Canada’s Track 2 MAID laws have come under considerable scrutiny. In March, the United Nations recommended Canada scrap Track 2 MAID altogether, including allowing MAID for mental illness. Last fall, several disability organizations launched a Charter challenge against it.

People with mental illnesses have a range of opinions about whether MAID for mental illness should be allowed, says Landry, who taught in disability studies for a decade and has a personal mental health history. 

Suffering

But people with mental illnesses are rarely included in news articles about MAID for mental illness, the report says. When they are, mental illness is most often described as suffering.

The study recommends journalists stop equating mental illness with suffering.

“When mental illness is repeatedly framed in the context of suffering, the framing effect could serve to reinforce notions that life with severe mental illness is not worth living,” the report says.

This allows “eugenic ideology [to] seep into public discourse,” said Landry. Eugenic ideology focuses on finding a so-called “ideal” person or race.

People’s value often becomes tied to what they can do, says Landry. 

“We start to tie people’s value to their productivity,” she said. “[But] people contribute to society in a myriad of different ways. We can’t be making life or death decisions based on whether or not somebody is productive enough.”

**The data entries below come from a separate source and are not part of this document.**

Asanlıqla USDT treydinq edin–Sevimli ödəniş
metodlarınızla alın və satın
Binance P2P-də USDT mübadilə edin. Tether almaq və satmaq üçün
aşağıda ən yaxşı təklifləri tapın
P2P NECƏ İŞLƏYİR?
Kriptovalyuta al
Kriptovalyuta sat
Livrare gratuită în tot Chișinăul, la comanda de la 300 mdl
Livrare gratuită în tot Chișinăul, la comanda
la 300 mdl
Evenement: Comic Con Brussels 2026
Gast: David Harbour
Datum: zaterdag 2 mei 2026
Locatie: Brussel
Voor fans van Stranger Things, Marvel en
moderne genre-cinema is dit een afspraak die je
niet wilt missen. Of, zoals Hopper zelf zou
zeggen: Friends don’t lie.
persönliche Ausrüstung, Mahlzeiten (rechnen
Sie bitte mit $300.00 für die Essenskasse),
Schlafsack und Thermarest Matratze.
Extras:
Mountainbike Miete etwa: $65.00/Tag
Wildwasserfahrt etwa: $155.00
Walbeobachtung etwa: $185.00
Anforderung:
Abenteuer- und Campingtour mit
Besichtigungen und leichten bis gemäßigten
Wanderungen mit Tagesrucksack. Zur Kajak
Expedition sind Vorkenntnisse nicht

People with mental illnesses may come to believe that they are burdens on others, she says.

In 2023, 45 per cent of Track 1 MAID patients and 49 per cent of Track 2 MAID patients reported they were suffering because they felt like a burden to others, a 2024 Health Canada report says.

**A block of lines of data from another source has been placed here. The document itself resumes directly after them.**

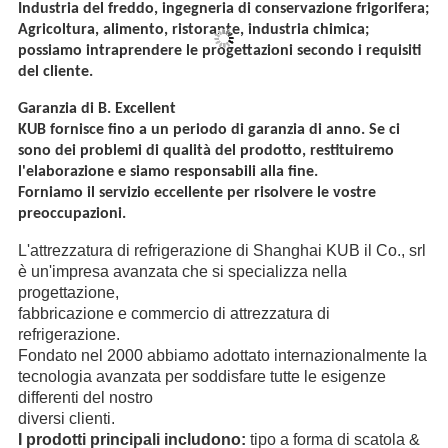
Industria del freddo, ingegneria di conservazione frigorifera;
Agricoltura, alimento, ristorante, industria chimica;
possiamo intraprendere le progettazioni secondo i requisiti
del cliente.
Garanzia di B. Excellent
KUB fornisce fino a un periodo di garanzia di anno. Se ci
sono dei problemi di qualità del prodotto, restituiremo
l'elaborazione e siamo responsabili alla fine.
Forniamo il servizio eccellente per risolvere le vostre
preoccupazioni.
L'attrezzatura di refrigerazione di Shanghai KUB il Co., srl
è un'impresa avanzata che si specializza nella
progettazione,
fabbricazione e commercio di attrezzatura di
refrigerazione.
Fondato nel 2000 abbiamo adottato internazionalmente la
tecnologia avanzata per soddisfare tutte le esigenze
differenti del nostro
diversi clienti.
I prodotti principali includono:
tipo a forma di scatola &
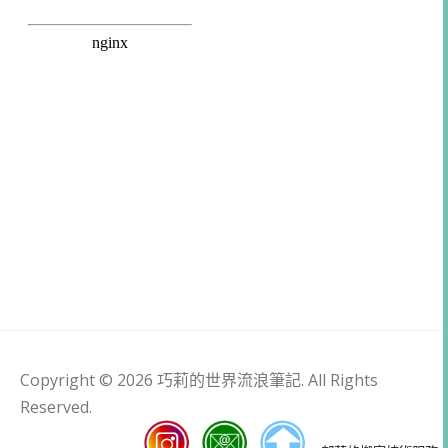
Copyright © 2026 巧莉的世界流浪筆記. All Rights
Reserved.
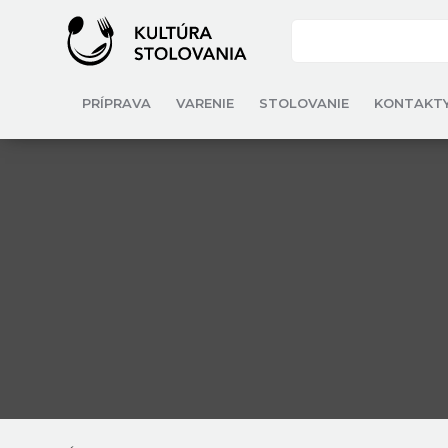
PRÍPRAVA
VARENIE
STOLOVANIE
KONTAKT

Media reporting guidelines

The report also recommends Canada’s media industry develop guidelines about reporting on MAID. Guidelines about reporting on suicide — such as ones from the World Health Organization — may help to inform these guidelines, the report says.

People who have mental illnesses should also help develop these guidelines, the report says. 

“It can’t just be journalists writing for journalists,” said Landry. “There actually needs to be some input from the communities that are being represented.” 

These conversations need to happen now, she says.

“The clock is ticking,” she said. “It’s almost 2027. It’s really important that there is space in that public discourse in which people with lived and living experiences can …  share our knowledge and experience to actually contribute to that debate.”